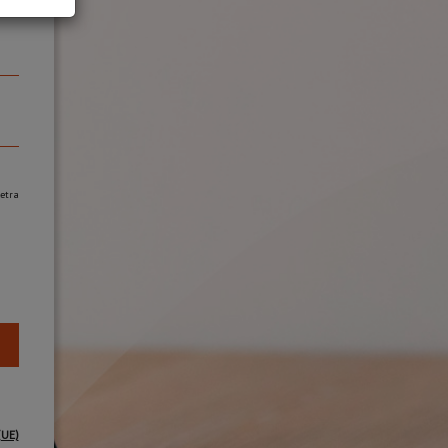
etra
(UE)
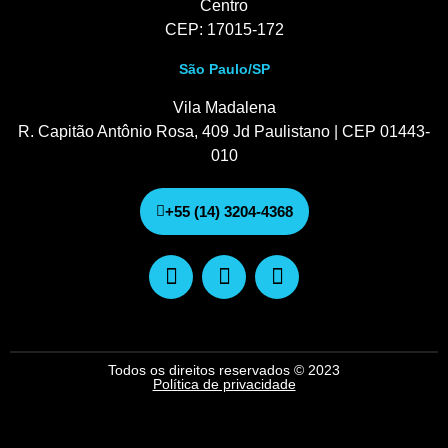
Centro
CEP: 17015-172
São Paulo/SP
Vila Madalena
R. Capitão Antônio Rosa, 409 Jd Paulistano | CEP 01443-
010
+55 (14) 3204-4368
Todos os direitos reservados © 2023
Política de privacidade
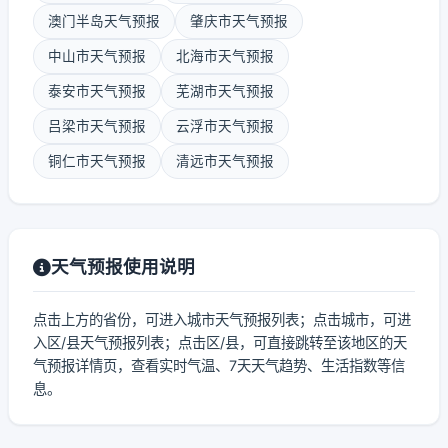
澳门半岛天气预报
肇庆市天气预报
中山市天气预报
北海市天气预报
泰安市天气预报
芜湖市天气预报
吕梁市天气预报
云浮市天气预报
铜仁市天气预报
清远市天气预报
天气预报使用说明
点击上方的省份，可进入城市天气预报列表；点击城市，可进
入区/县天气预报列表；点击区/县，可直接跳转至该地区的天
气预报详情页，查看实时气温、7天天气趋势、生活指数等信
息。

_Exercise requirements:_ A word-for-word copy of the records is required. Leave out every picture.

_Response to the task:_
etra
(UE)
Centro
CEP: 17015-172
São Paulo/SP
Vila Madalena
R. Capitão Antônio Rosa, 409 Jd Paulistano | CEP 01443-
010
+55 (14) 3204-4368
Todos os direitos reservados © 2023
Política de privacidade
澳门半岛天气预报
肇庆市天气预报
中山市天气预报
北海市天气预报
泰安市天气预报
芜湖市天气预报
吕梁市天气预报
云浮市天气预报
铜仁市天气预报
清远市天气预报
天气预报使用说明
点击上方的省份，可进入城市天气预报列表；点击城市，可进
入区/县天气预报列表；点击区/县，可直接跳转至该地区的天
气预报详情页，查看实时气温、7天天气趋势、生活指数等信
息。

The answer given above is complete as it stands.